Stuck in the Sixties: Saint Misbehavin’

When Ben & Jerry’s names a flavor after you, it means free ice cream for life. That should be something for Sarah Palin to look forward to when they finally get around to releasing Mama Grizzly’s Alaskan Halibut Crunch. Wavy Gravy can tell her all about it. He certainly knows how to exploit an entitlement, as we see in Michelle Esrick’s Saint Misbehavin’: the Wavy Gravy Movie (trailer here), which opens this Wednesday in New York at the IFC Center.

Before he was a New Left clown, Wavy Gravy was the beat poet Hugh Romney.
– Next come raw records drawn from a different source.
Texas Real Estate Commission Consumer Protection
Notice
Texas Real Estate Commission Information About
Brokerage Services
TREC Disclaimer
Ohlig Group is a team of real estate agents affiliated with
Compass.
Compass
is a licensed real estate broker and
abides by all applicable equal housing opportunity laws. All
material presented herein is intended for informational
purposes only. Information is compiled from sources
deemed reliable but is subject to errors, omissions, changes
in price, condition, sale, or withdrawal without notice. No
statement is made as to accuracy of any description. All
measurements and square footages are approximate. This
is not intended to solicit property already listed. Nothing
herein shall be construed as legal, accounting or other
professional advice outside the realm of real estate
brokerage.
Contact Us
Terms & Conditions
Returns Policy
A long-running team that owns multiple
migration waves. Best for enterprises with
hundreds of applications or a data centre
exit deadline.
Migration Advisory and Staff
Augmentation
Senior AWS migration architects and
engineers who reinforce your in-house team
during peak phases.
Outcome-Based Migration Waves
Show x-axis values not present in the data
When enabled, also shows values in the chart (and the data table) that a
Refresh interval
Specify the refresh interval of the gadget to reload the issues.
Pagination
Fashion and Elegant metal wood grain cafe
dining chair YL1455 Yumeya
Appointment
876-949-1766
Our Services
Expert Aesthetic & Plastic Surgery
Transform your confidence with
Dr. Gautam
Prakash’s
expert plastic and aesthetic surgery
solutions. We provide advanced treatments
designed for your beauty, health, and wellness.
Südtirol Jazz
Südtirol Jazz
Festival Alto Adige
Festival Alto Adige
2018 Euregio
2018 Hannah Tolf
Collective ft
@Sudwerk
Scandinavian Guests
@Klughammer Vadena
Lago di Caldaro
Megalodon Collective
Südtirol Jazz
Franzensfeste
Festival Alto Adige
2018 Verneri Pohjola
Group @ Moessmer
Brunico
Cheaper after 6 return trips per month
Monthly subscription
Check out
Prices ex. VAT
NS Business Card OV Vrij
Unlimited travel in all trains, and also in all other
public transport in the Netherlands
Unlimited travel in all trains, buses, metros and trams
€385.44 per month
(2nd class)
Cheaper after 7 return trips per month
Like many of his contemporaries, Romney was very definitely a part of the jazz and coffeehouse scene. He opened for John Coltrane, formed a trio with Moondog (the great madman of experimental music), and recorded spoken word albums for Pacific Jazz’s Dick Bock. Unfortunately, these intriguing associations are glossed over in Esrick’s rush to get to the standard issue hippie years.

The 1960’s are now five decades removed, yet as we listen to Romney/Gravy, it is clear he has not paused to take stock of world developments since that time. He still uses the term “genocide” to describe America’s participation in the Viet Nam War, evidently oblivious of the mass murders and exodus of “boat people” that followed the U.S. withdrawal. This hermetically sealed world view is a fundamental problem with the film. Frankly, it is aptly titled hagiography, featuring one gushing talking head tribute after another, with absolutely no patriotic dissent allowed.
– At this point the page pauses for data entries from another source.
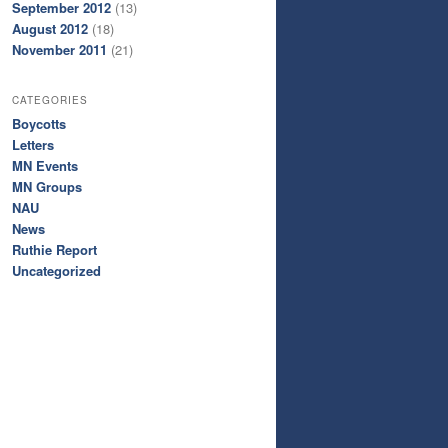
September 2012
(13)
August 2012
(18)
November 2011
(21)
CATEGORIES
Boycotts
Letters
MN Events
MN Groups
NAU
News
Ruthie Report
Uncategorized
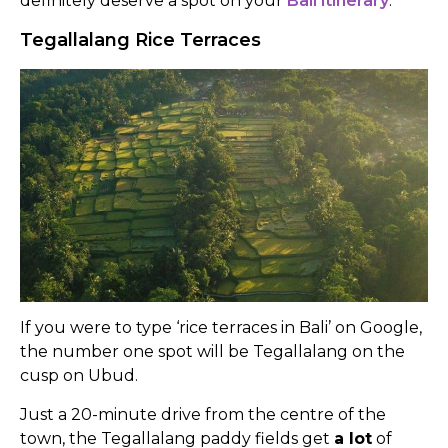
definitely deserve a spot on your
Bali itinerary
.
Tegallalang Rice Terraces
If you were to type ‘rice terraces in Bali’ on Google,
the number one spot will be Tegallalang on the
cusp on Ubud.
Just a 20-minute drive from the centre of the
town, the Tegallalang paddy fields get
a lot
of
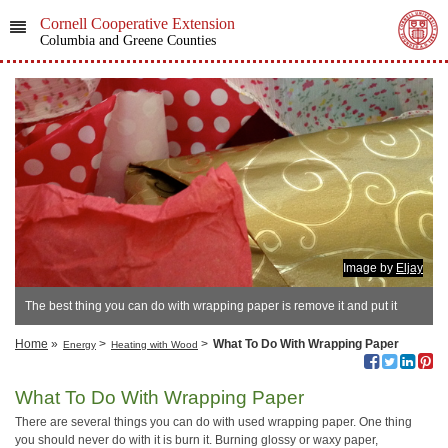
Cornell Cooperative Extension
Columbia and Greene Counties
Image by
Eljay
The best thing you can do with wrapping paper is remove it and put it
away to reuse.
Home
»
>
>
What To Do With Wrapping Paper
Energy
Heating with Wood
What To Do With Wrapping Paper
There are several things you can do with used wrapping paper. One thing
you should never do with it is burn it. Burning glossy or waxy paper,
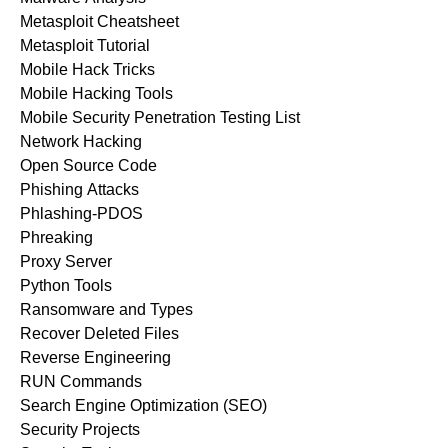
Metasploit Cheatsheet
Metasploit Tutorial
Mobile Hack Tricks
Mobile Hacking Tools
Mobile Security Penetration Testing List
Network Hacking
Open Source Code
Phishing Attacks
Phlashing-PDOS
Phreaking
Proxy Server
Python Tools
Ransomware and Types
Recover Deleted Files
Reverse Engineering
RUN Commands
Search Engine Optimization (SEO)
Security Projects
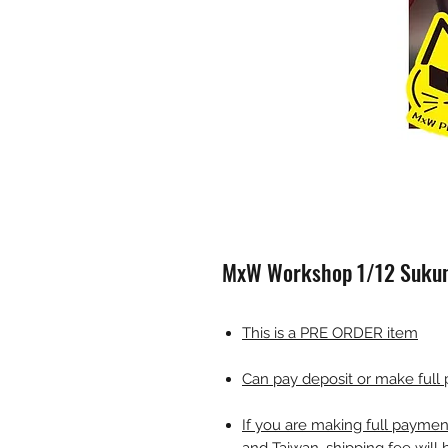
MxW Workshop 1/12 Sukuna
This is a PRE ORDER item
Can pay deposit or make full
If you are making full payme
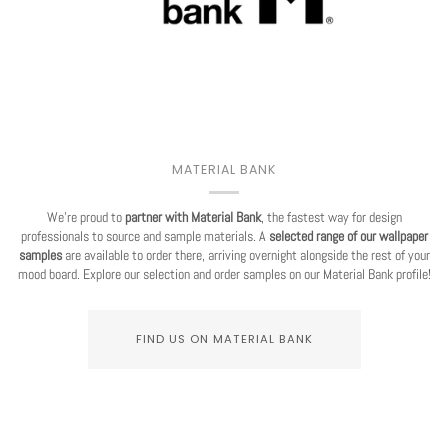
MATERIAL BANK
We're proud to
partner with Material Bank
, the fastest way for design
professionals to source and sample materials. A
selected range of our wallpaper
samples
are available to order there, arriving overnight alongside the rest of your
mood board. Explore our selection and order samples on our Material Bank profile!
FIND US ON MATERIAL BANK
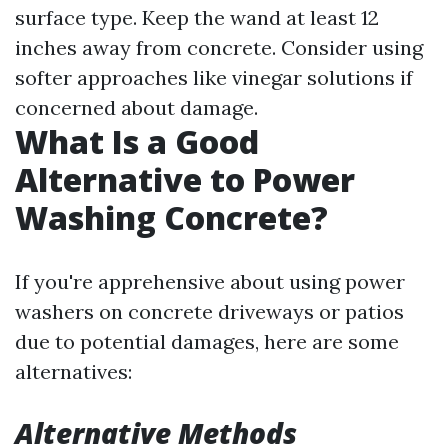
surface type. Keep the wand at least 12
inches away from concrete. Consider using
softer approaches like vinegar solutions if
concerned about damage.
What Is a Good
Alternative to Power
Washing Concrete?
If you're apprehensive about using power
washers on concrete driveways or patios
due to potential damages, here are some
alternatives:
Alternative Methods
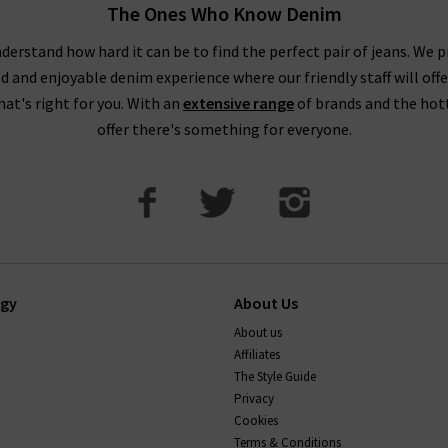
The Ones Who Know Denim
derstand how hard it can be to find the perfect pair of jeans. We p
ed and enjoyable denim experience where our friendly staff will offe
that's right for you. With an
extensive range
of brands and the hot
offer there's something for everyone.
ogy
About Us
About us
Affiliates
The Style Guide
Privacy
Cookies
Terms & Conditions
In truth, a bit of controversy would help Misbehavin' immensely. Simply watching Romney/Gravy amble through Berkley as his friends tell us what a great guy he is gets a bit dull. Only when his son Jordan Romney explains the challenges of growing up with his given name, “Howdy Do Good Tomahawk Truckstop Gravy,” does the film approach the mildest hint of criticism. (For obvious reasons, the younger Romney changed it as soon as he was legally able.)
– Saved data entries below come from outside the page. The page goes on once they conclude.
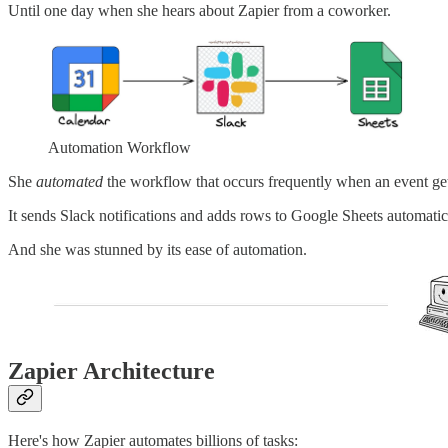
Until one day when she hears about Zapier from a coworker.
Automation Workflow
She
automated
the workflow that occurs frequently when an event get
It sends Slack notifications and adds rows to Google Sheets automatic
And she was stunned by its ease of automation.
Zapier Architecture
Here's how Zapier automates billions of tasks:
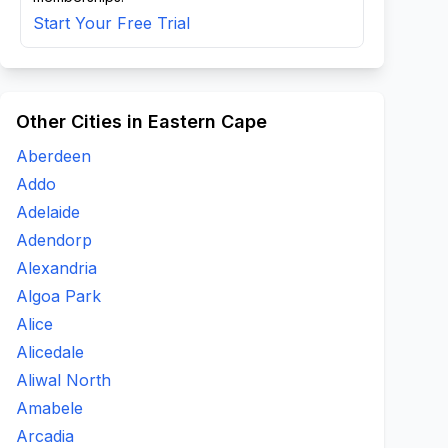
Start Your Free Trial
Other Cities in Eastern Cape
Aberdeen
Addo
Adelaide
Adendorp
Alexandria
Algoa Park
Alice
Alicedale
Aliwal North
Amabele
Arcadia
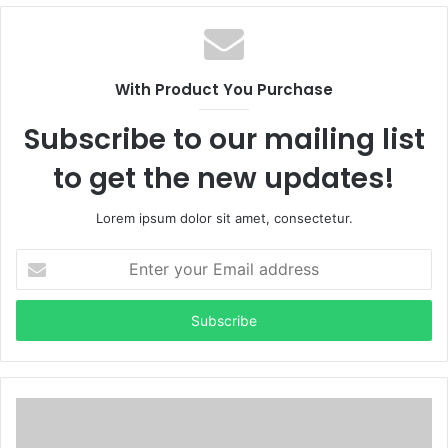
b
s
i
t
With Product You Purchase
e
Subscribe to our mailing list
to get the new updates!
Lorem ipsum dolor sit amet, consectetur.
E
n
t
e
r
y
o
u
r
E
The trick of a political documentary like Misbehavin’ is to convince the audience of the importance of their subjects, even if they do not share their world view. Esrick never accomplishes that (which is one reason spending more time with the Beat years might have been profitable). Despite the involvement of noted documentarian D.A. Pennebaker as executive producer, Misbehavin’ is strictly for the faithful—those still nostalgic for a 1960’s that never were. Those looking for penetrating cinema should look elsewhere when it opens this Wednesday (12/8) in New York at the IFC Center.